特に20代から30代の若年層世帯主での世帯において、低い比率なのが目に留まる。無論これらの層で「電話離れ」が進んでいるのではなく、「固定電話離れ」が加速しているだけ。携帯電話があれば、固定電話の必要性はグンと低くなる。さらに個人主義・個別主義が浸透する昨今では、世帯ベースの電話連絡先の必然性が低くなっている。
そして世帯人数の減少、一人身世帯の増加もそれに拍車をかけている。単身世帯ならば世帯主=唯一の世帯構成員であり、他に電話に出る人が居ない以上、本人の携帯電話があれば世帯全体の固定電話は不必要となる。

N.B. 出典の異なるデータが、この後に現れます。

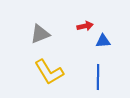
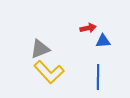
red arrow: moved 3 px right, 2 px down
gray triangle: moved 15 px down
yellow L-shape: rotated 12 degrees counterclockwise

この流れはアメリカ合衆国でも同様。2015年下半期時点で固定電話が無く携帯電話のみの世帯は、全体の47.7%にまで達しているとの結果が出ている。
そう遠くないうちに、日本も同じ状況に至るのは容易に想像ができる。もっともその時には、アメリカ合衆国はさらに固定電話離れが進んでいることになる。
属性別に固定電話の保有状況を確認
固定電話の保有状況を世帯構成と世帯年収別に見たのが次のグラフ。
高齢者が居る世帯では高く、若年層のみで構成された世帯は低い値を示している(大人3人以上の場合は若夫婦+高齢層の構成であることは容易に想像ができる)。また、世帯年収別では高年収ほど高い傾向を示しているが、これは単純に「高年収ほど固定電話が必要」ではなく、「高年収世帯は世帯主の年齢が高め」「世帯主の年齢が高い世帯ほど、固定電話の需要が大きい」「よって高年収世帯ほど固定電話が良く使われている」といった、三段論法的な事由によるものと考えられる。

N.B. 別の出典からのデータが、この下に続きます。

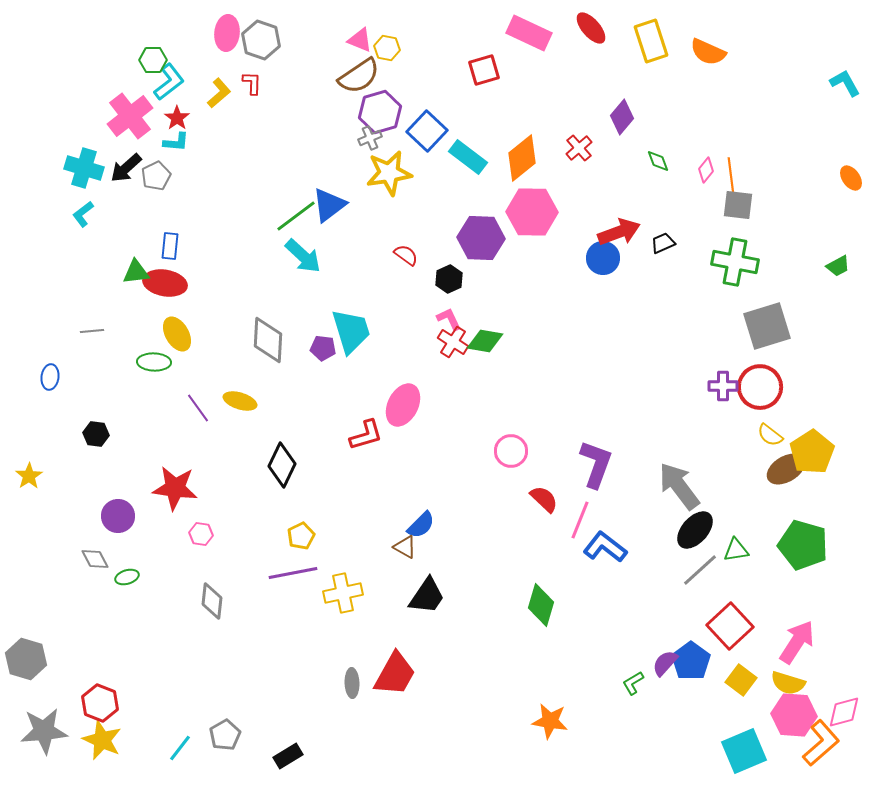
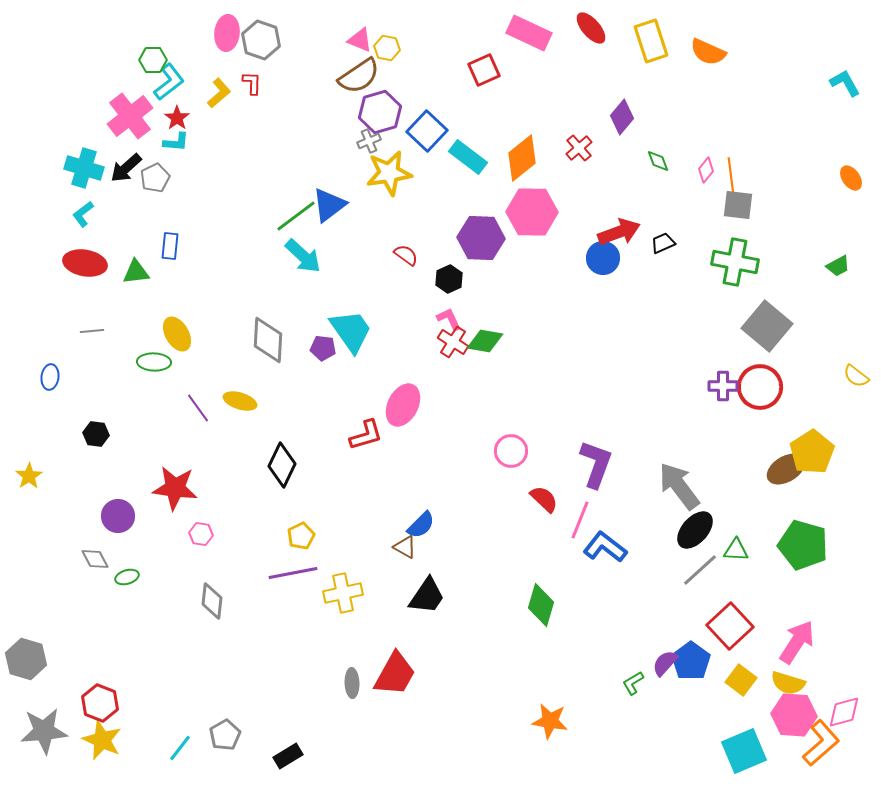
red square at (484, 70): rotated 8 degrees counterclockwise
gray cross at (370, 138): moved 1 px left, 3 px down
gray pentagon at (156, 176): moved 1 px left, 2 px down
red ellipse at (165, 283): moved 80 px left, 20 px up
gray square at (767, 326): rotated 33 degrees counterclockwise
cyan trapezoid at (351, 331): rotated 18 degrees counterclockwise
yellow semicircle at (770, 435): moved 86 px right, 59 px up
green triangle at (736, 550): rotated 12 degrees clockwise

スマートフォンを含めた携帯電話も、使わずにホルダーに固定するなり、充電している限りでは、固定電話とほぼ同じ利用スタイルとなる。その視点で考えると、携帯電話を多用しているのなら、固定電話は特に要らないのではないかとする考えは容易に想起できる。
かつては各種契約時・登録時に固定電話番号を求め、携帯電話番号では不可とする事例もあった。しかし昨今では固定電話を所有しない世帯が増加している状況を考慮し、携帯電話の番号でも良しとする場合が増えている。
業務用としての必要性も合わせ、固定電話が無くなることはないだろう。しかし一般世帯向けとしての普及率の低下、携帯電話への置き換えの動きは、今後さらに進むことは間違いあるまい。